Now, we have here a solemn discovery of what the great lack is in the Church of Christ. God has called the Church of Christ to live in the power of the Holy Spirit, and the church is living for the most part in the power of human flesh, and of will and energy and effort apart from the Spirit of God. I doubt not that this is the case with many individual believers. If God will use me to give you a message from Him, my one message will be this: “If the church will return to acknowledge that the Holy Spirit is her strength and her help, and if the church will return to give up everything, and wait upon God to be filled with the Spirit, her days of beauty and gladness will return, and we shall see the glory of God revealed among us." This is my message to every individual believer: "Nothing will help you unless you come to understand that you must live every day under the power of the Holy Spirit."

God wants you to be a living vessel in whom the power of the Spirit is to be manifested every hour and every moment of your life, and God will enable you to be that.

Now let us try and learn what this word to the Galatians teaches us—some very simple thoughts. It shows us how (1) the beginning of the Christian life is receiving the Holy Spirit. It shows us (2) what great danger there is of forgetting that we are to live by the Spirit, and not live after the flesh. It shows us (3) what are the fruits and the proofs of our seeking perfection in the flesh. And then it suggests to us (4) the way of deliverance from this state.

 

First, Paul says: "Having begun in the Spirit." Remember, the Apostle not only preached justification by faith, but he preached something more. He preached this—the Epistle is full of it—that justified men cannot live but by the Holy Spirit, and that therefore God gives to every justified man the Holy Spirit to seal him. The Apostle says to them in effect more than once: “How did you receive the Holy Spirit? Was it by the preaching of the law, or by the preaching of faith?"

He could point back to that time when there had been a mighty revival under his teaching. The power of God had been manifested, and the Galatians were compelled to confess: "Yes, we have got the Holy Spirit: accepting Christ by faith, by faith we received the Holy Spirit."

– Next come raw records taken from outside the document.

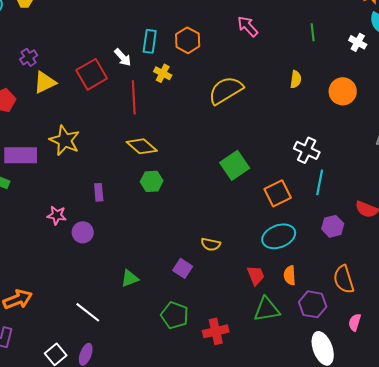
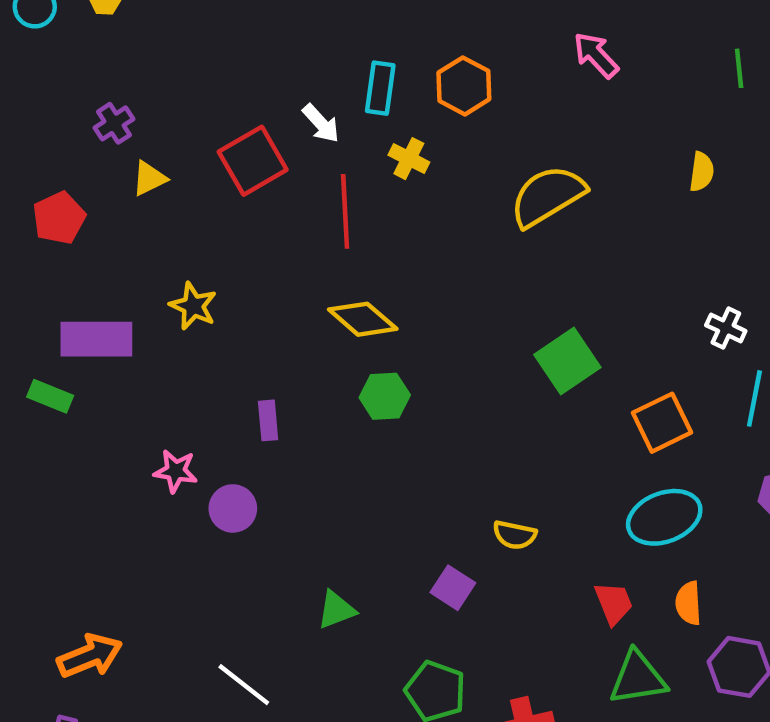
yellow triangle: (45, 82) -> (149, 178), size x0.7
yellow star: (65, 140) -> (193, 306), size x0.7
white cross: (307, 150) -> (726, 328), size x0.7

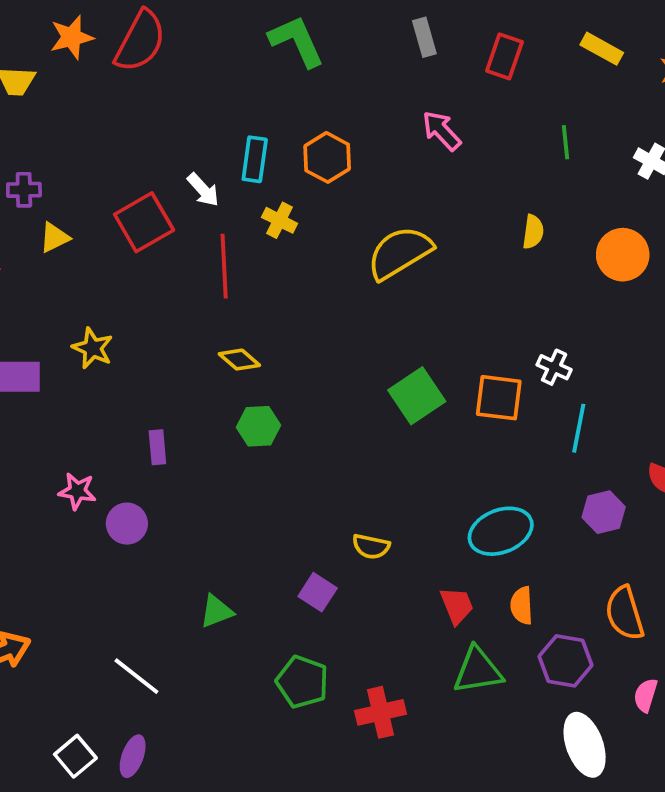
purple cross: (114, 123) -> (24, 190), turned 32
yellow diamond: (363, 319) -> (239, 360), size x0.7
orange square: (662, 423) -> (499, 398), moved, turned 33

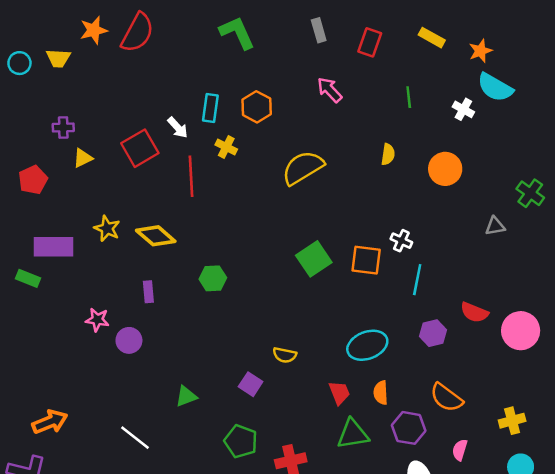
yellow diamond: (239, 360) -> (156, 236), moved, size x1.5
orange semicircle: (625, 613) -> (446, 398), turned -36

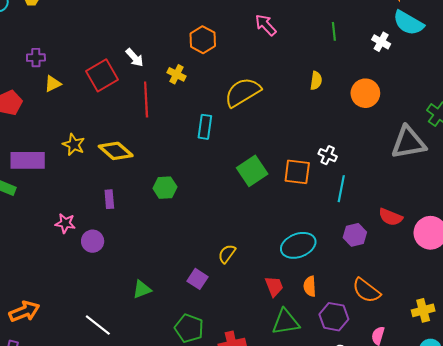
cyan rectangle: (210, 108) -> (205, 127), moved
gray triangle: (495, 226) -> (408, 143), size x2.0
yellow semicircle: (285, 355) -> (227, 254), turned 114

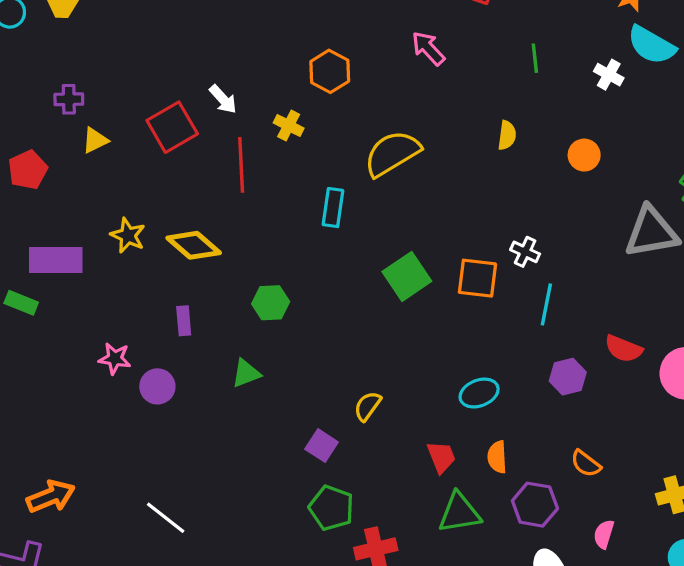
orange circle: (365, 93) -> (584, 155), size x0.7
cyan ellipse: (298, 245) -> (479, 393), size x0.7
green triangle: (142, 289) -> (246, 373), moved
orange semicircle: (366, 290) -> (586, 464), size x0.7
green pentagon: (189, 328) -> (331, 508), moved

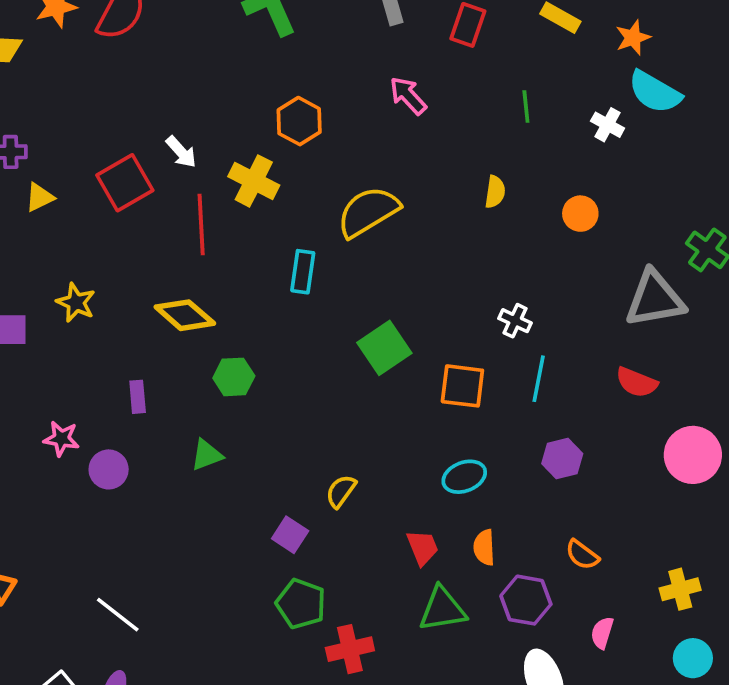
yellow cross: (289, 126) -> (254, 181), size x1.5
yellow diamond: (194, 245) -> (185, 315), moved
orange square: (477, 278) -> (462, 386), moved
red semicircle: (623, 349) -> (637, 382), moved

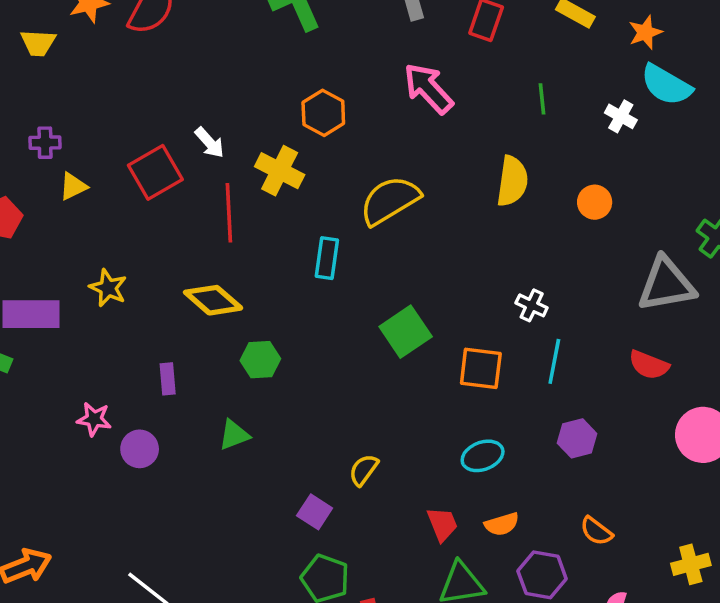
pink arrow: (408, 96) -> (428, 88), size x1.4
yellow semicircle: (495, 192) -> (512, 181), size x1.6
orange semicircle: (484, 547) -> (502, 524), turned -104

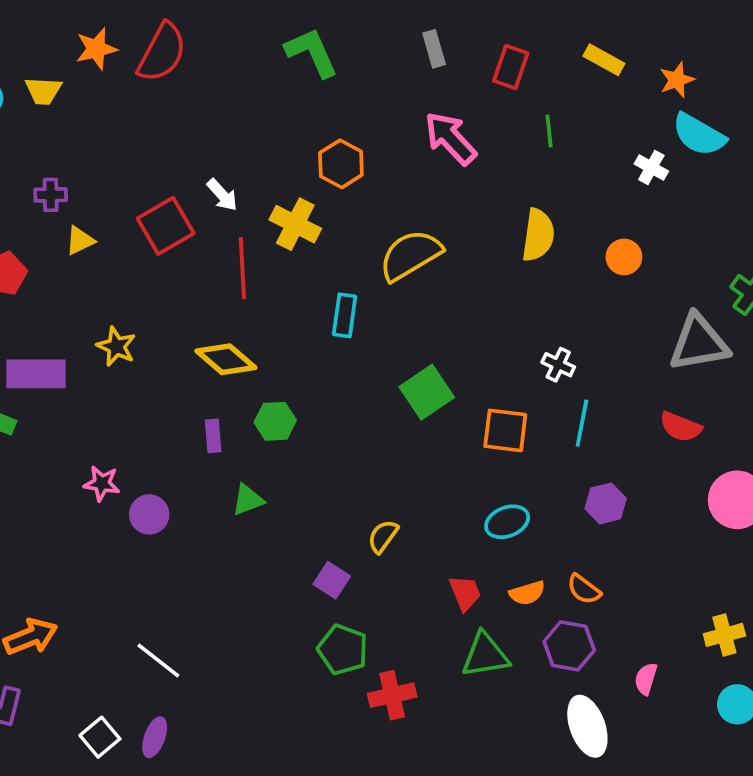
green line: (542, 99) -> (549, 131), moved
purple rectangle: (168, 379) -> (213, 436), moved
orange semicircle: (596, 531) -> (584, 589), moved

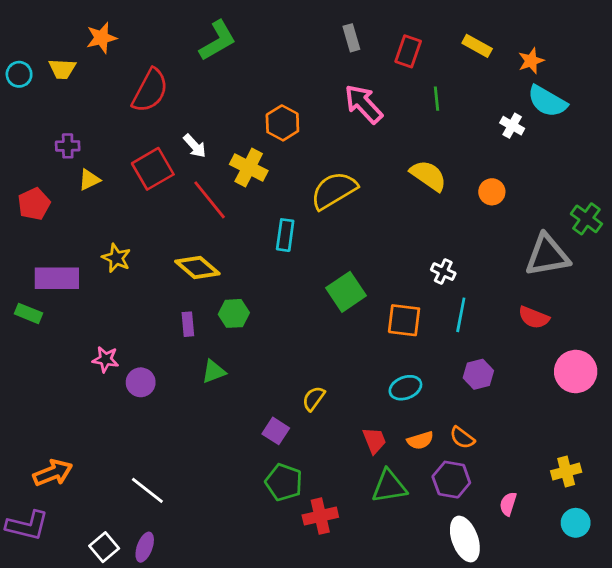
red semicircle: (162, 52) -> (150, 91), moved
green L-shape: (312, 52) -> (218, 41), moved, turned 84
yellow semicircle: (538, 235) -> (428, 176), turned -63
red line: (242, 268) -> (210, 200), turned -36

Now, it is to be feared that there are many Christians who hardly know that when they believed they received the Holy Spirit. A great many Christians can say: "I received pardon and I received peace." But if you were to ask them: "Have you received the Holy Spirit?" they would hesitate, and many, if they were to say: "Yes," would say it with hesitation; and they would tell you that they hardly knew what it was, since that time, to walk in the power of the Holy Spirit. Let us try and take hold of this great truth: The beginning of the true Christian life is to receive the Holy Spirit. And the work of every Christian minister is what was the work of St. Paul—to remind his people that they received the Holy Spirit, and must live according to His guidance and in His power.

If those Galatians who received the Holy Spirit in power were tempted to go astray by that terrible danger of perfecting in the flesh what had been begun in the Spirit, how much more danger do those Christians run who hardly ever know that they have received the Holy Spirit, or who, if they know it as a matter of belief, hardly ever think of it and hardly ever praise God for it!